Seulement, cela ne se déroule pas comme prévu. Le décor sonore déconne. Des êtres invisibles parcourent le plateau derrière des rideaux noirs mobiles. L'obscurité remplace la lumière et vice-versa. L’art théâtral, le mime en particulier, perd sa raison d’être. Dans cette solitude, l’artiste se précipite vers une porte de sortie. Peine perdue, elle est bloquée. C’est le huis clos. C'est l'alternance entre présence et absence, réussite et échec. L’enfermement du créateur dans son art désormais inutile.
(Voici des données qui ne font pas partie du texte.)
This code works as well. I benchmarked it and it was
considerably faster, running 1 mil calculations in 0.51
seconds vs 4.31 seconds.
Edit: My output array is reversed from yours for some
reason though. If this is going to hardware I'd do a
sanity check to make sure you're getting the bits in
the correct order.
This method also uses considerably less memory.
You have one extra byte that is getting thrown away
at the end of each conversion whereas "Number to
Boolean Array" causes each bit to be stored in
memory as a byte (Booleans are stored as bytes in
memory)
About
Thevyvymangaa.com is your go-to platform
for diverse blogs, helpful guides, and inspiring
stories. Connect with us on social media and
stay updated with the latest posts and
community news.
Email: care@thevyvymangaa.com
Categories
Mais c’est sans compter la présence d’un complice, sorte de double, de frère, de sosie. Celui capable de pratiquer les mêmes techniques circassiennes ou magiciennes. Celui aussi qui, en miroir, est susceptible de faire apparaître une image négative : le farceur, le saboteur, le plagiaire. En duo, l’aventure théâtrale reprend sous des formes diverses empruntées au répertoire des mimes, des prestidigitateurs, des bouffons.
Les numéros se succèdent sans interruptions, enchaînés par Benoit Créteur et Bernhard Zils avec une énergie généreuse car ces pratiques sont finalement très physiques. Nous voici chez Buster Keaton, Charlie Chaplin, Marcel Marceau, Jacques Tati, Popov, Pierre Etaix, la famille Semianyki… Nous voici dans la poésie mélancolique de La Strada de Fellini et des musiques de Nino Rota, ici remplacées, entre autres, par celles de Kurt Weil. Même si cela s’écroule à la fin, laissant à nu ces coulisses que jamais le public ne voit, demeure la nostalgie des maladresses qui font rire, des gestes et des mimiques destinés au sourire, de la tendresse d’une expression qui n’avait pas encore intégré la méchanceté et la violence.